By fermentation mature Potatoes, through their starch and sugar, yield a wine from which may be distilled a Potato spirit, and from it a volatile oil can be extracted, called by the Germans, Fuselöl. This is nauseous, and causes a heavy headache, with indigestion, and biliary disorders together with nervous tremors. Chemically it is amylic ether.
Also when boiled with weak sulphuric acid, the Potato starch is changed into glucose, or grape sugar, which by fermentation yields alcohol: and this spirit is often sold under the name of British brandy.

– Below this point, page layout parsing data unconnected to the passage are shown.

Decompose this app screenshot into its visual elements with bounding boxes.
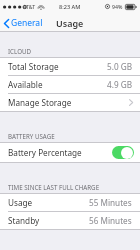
staticText: 4.9 GB — [107, 79, 132, 90]
button[interactable]: Available — [0, 76, 140, 93]
staticText: ICLOUD — [8, 47, 31, 55]
staticText: General — [11, 17, 43, 29]
staticText: Usage — [8, 197, 33, 208]
staticText: AT&T — [23, 3, 36, 10]
button[interactable]: Manage Storage — [0, 94, 140, 111]
staticText: Standby — [8, 215, 40, 226]
button[interactable]: Total Storage — [0, 58, 140, 75]
button[interactable]: Battery Percentage toggle, on — [112, 146, 134, 159]
staticText: 8:23 AM — [59, 3, 81, 11]
button[interactable]: General — [0, 14, 47, 32]
staticText: BATTERY USAGE — [8, 132, 55, 140]
staticText: Available — [8, 79, 43, 90]
button[interactable]: Usage — [0, 194, 140, 211]
staticText: Battery Percentage — [8, 147, 82, 158]
staticText: TIME SINCE LAST FULL CHARGE — [8, 183, 100, 191]
staticText: Usage — [56, 17, 84, 29]
staticText: 5.0 GB — [107, 61, 132, 72]
staticText: 94% — [112, 3, 123, 10]
staticText: 55 Minutes — [89, 197, 132, 208]
staticText: Total Storage — [8, 61, 59, 72]
staticText: 56 Minutes — [89, 215, 132, 226]
staticText: Manage Storage — [8, 97, 72, 108]
button[interactable]: Standby — [0, 212, 140, 229]
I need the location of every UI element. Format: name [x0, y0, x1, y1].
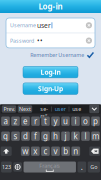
button[interactable]: Next keyboard	[13, 162, 22, 172]
staticText: g	[43, 131, 48, 142]
staticText: s	[14, 131, 18, 142]
staticText: user	[55, 106, 66, 113]
staticText: 123	[2, 164, 11, 171]
button[interactable]: l	[81, 132, 90, 141]
staticText: f	[34, 131, 37, 142]
staticText: z	[14, 116, 18, 126]
staticText: r	[34, 116, 37, 126]
staticText: Log-in	[40, 68, 60, 77]
button[interactable]: 123	[1, 162, 12, 172]
staticText: Remember Username	[30, 51, 84, 58]
button[interactable]: y	[51, 116, 60, 126]
button[interactable]: k	[71, 132, 80, 141]
staticText: l	[84, 131, 86, 142]
button[interactable]: z	[11, 116, 20, 126]
button[interactable]: x	[31, 146, 40, 156]
staticText: e	[23, 116, 28, 126]
staticText: Sign-Up	[38, 84, 63, 93]
staticText: Français	[39, 162, 60, 169]
staticText: t	[44, 116, 47, 126]
staticText: h	[53, 131, 58, 142]
button[interactable]: Go	[88, 162, 100, 172]
button[interactable]: e	[21, 116, 30, 126]
button[interactable]: Remember Username	[0, 49, 101, 61]
staticText: p	[93, 116, 98, 126]
staticText: v	[54, 146, 58, 156]
staticText: x	[33, 146, 37, 156]
button[interactable]: o	[81, 116, 90, 126]
staticText: Next	[19, 106, 31, 113]
button[interactable]: t	[41, 116, 50, 126]
button[interactable]: Delete	[89, 146, 100, 156]
button[interactable]: Prev.	[2, 105, 16, 113]
staticText: n	[73, 146, 78, 156]
staticText: y	[54, 116, 58, 126]
staticText: ••	[37, 36, 43, 45]
button[interactable]: p	[91, 116, 100, 126]
staticText: a	[4, 116, 8, 126]
button[interactable]: Sign-Up	[23, 83, 78, 94]
staticText: o	[83, 116, 88, 126]
staticText: Log-in	[38, 1, 62, 12]
button[interactable]: Next	[18, 105, 32, 113]
staticText: q	[3, 131, 8, 142]
button[interactable]: Space	[24, 162, 76, 172]
staticText: c	[43, 146, 47, 156]
staticText: Go	[90, 164, 97, 171]
button[interactable]: r	[31, 116, 40, 126]
staticText: use	[72, 106, 81, 113]
staticText: .	[81, 162, 83, 172]
staticText: u	[63, 116, 68, 126]
staticText: b	[63, 146, 68, 156]
staticText: i	[74, 116, 76, 126]
button[interactable]: d	[21, 132, 30, 141]
button[interactable]: c	[41, 146, 50, 156]
staticText: Username	[10, 22, 36, 29]
button[interactable]: j	[61, 132, 70, 141]
button[interactable]: s	[11, 132, 20, 141]
staticText: j	[64, 131, 66, 142]
button[interactable]: v	[51, 146, 60, 156]
button[interactable]: .	[78, 162, 86, 172]
button[interactable]: a	[1, 116, 10, 126]
button[interactable]: n	[71, 146, 80, 156]
staticText: Password	[10, 37, 34, 44]
button[interactable]: u	[61, 116, 70, 126]
staticText: w	[22, 146, 28, 156]
button[interactable]: q	[1, 132, 10, 141]
button[interactable]: w	[21, 146, 30, 156]
button[interactable]: h	[51, 132, 60, 141]
staticText: m	[92, 131, 99, 142]
staticText: user	[37, 21, 51, 30]
button[interactable]: i	[71, 116, 80, 126]
button[interactable]: Shift	[1, 146, 12, 156]
staticText: d	[23, 131, 28, 142]
button[interactable]: Hide predictions	[89, 105, 99, 113]
button[interactable]: Log-in	[23, 66, 78, 78]
staticText: “users”	[40, 98, 48, 120]
button[interactable]: m	[91, 132, 100, 141]
button[interactable]: g	[41, 132, 50, 141]
button[interactable]: b	[61, 146, 70, 156]
staticText: Prev.	[4, 106, 14, 113]
staticText: k	[74, 131, 78, 142]
button[interactable]: f	[31, 132, 40, 141]
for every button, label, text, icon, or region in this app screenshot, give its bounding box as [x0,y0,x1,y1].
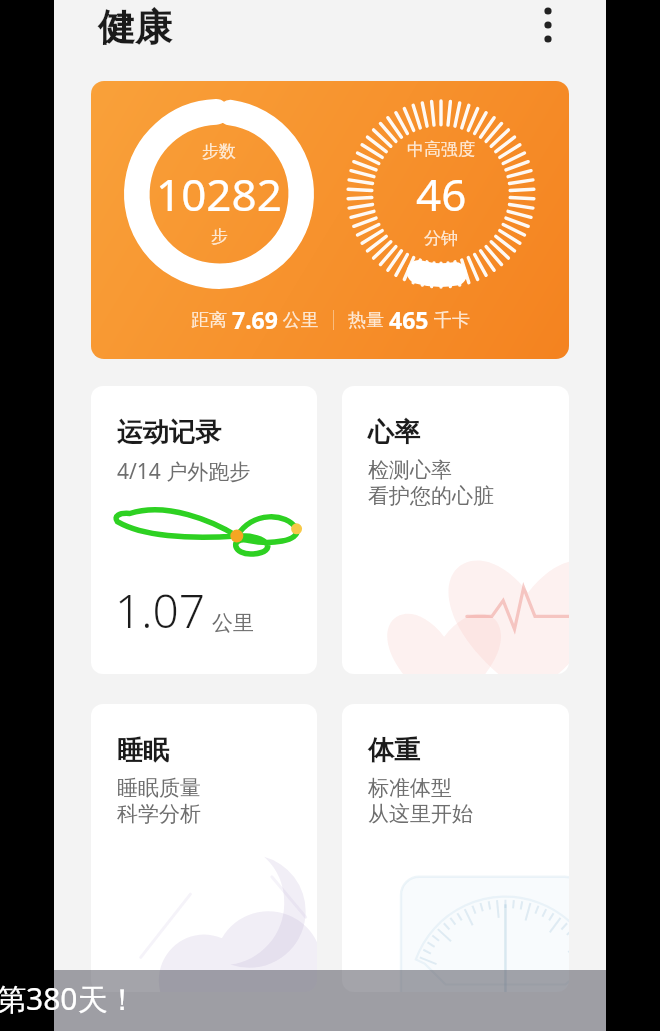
staticText: 465 [389,304,429,335]
staticText: 分钟 [424,228,458,249]
staticText: 看护您的心脏 [368,483,494,509]
staticText: 体重 [368,734,420,767]
button[interactable]: 体重 [342,704,569,992]
staticText: 中高强度 [407,139,475,160]
staticText: 健康 [98,4,172,51]
button[interactable]: 运动记录 [91,386,317,674]
staticText: 心率 [368,416,420,449]
button[interactable]: 步数 [91,81,569,359]
staticText: 46 [416,164,467,224]
button[interactable]: 睡眠 [91,704,317,992]
staticText: 第380天！ [0,978,138,1019]
staticText: 睡眠质量 [117,775,201,801]
staticText: 距离 [191,307,232,332]
staticText: 标准体型 [368,775,452,801]
staticText: 步数 [202,141,236,162]
staticText: 7.69 [232,304,278,335]
staticText: 从这里开始 [368,801,473,827]
button[interactable]: 心率 [342,386,569,674]
staticText: 科学分析 [117,801,201,827]
staticText: 1.07 [115,579,206,642]
staticText: 运动记录 [117,416,221,449]
staticText: 公里 [278,307,319,332]
staticText: 睡眠 [117,734,169,767]
staticText: 千卡 [429,307,470,332]
staticText: 步 [211,226,228,247]
staticText: 公里 [212,610,254,636]
staticText: 检测心率 [368,457,452,483]
staticText: 10282 [156,164,282,224]
staticText: 4/14 户外跑步 [117,457,251,486]
staticText: 热量 [348,307,389,332]
button[interactable]: More options [526,3,570,47]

A luminosity strong enough to enable a bystander to [447] read by its light issues from the common Potato when in a state of putrefaction. In Cumberland, to have "taities and point to dinner," is a figurative expression which implies scanty fare. At a time when the duty on salt made the condiment so dear that it was scarce in a household, the persons at table were fain to point their Potatoes at the salt cellar, and thus to cheat their imaginations. Carlyle asks in Sartor Resartus about "an unknown condiment named 'point,' into the meaning of which I have vainly enquired; the victuals potato and point not appearing in any European cookery book whatever."
German ladies, at their five o'clock tea, indulge in Potato talk (Kartoffel gesprach) about table dainties, and the methods of cooking them. Men likewise, from the four quarters of the globe, in the days of our childhood, were given to hold similar domestic conclaves, when:—
"Mr. East made a feast,
Mr. North laid the cloth,
Mr. West brought his best,
Mr. South burnt his mouth
Eating a cold Potato."
With pleasant skill of poetic alliteration, Sidney Smith wrote in ordering how to mix a sallet:—
"Two large Potatoes passed through kitchen sieve,
Unwonted softness to a salad give."
And Sir Thomas Overbury wittily said about a dolt who took credit for the merits of his ancestors: "Like the Potato, all that was good about him was underground."
PRIMROSE.
The Common Primrose (Primula veris) is the most widely known of our English wild flowers, and appears in the Spring as its earliest herald.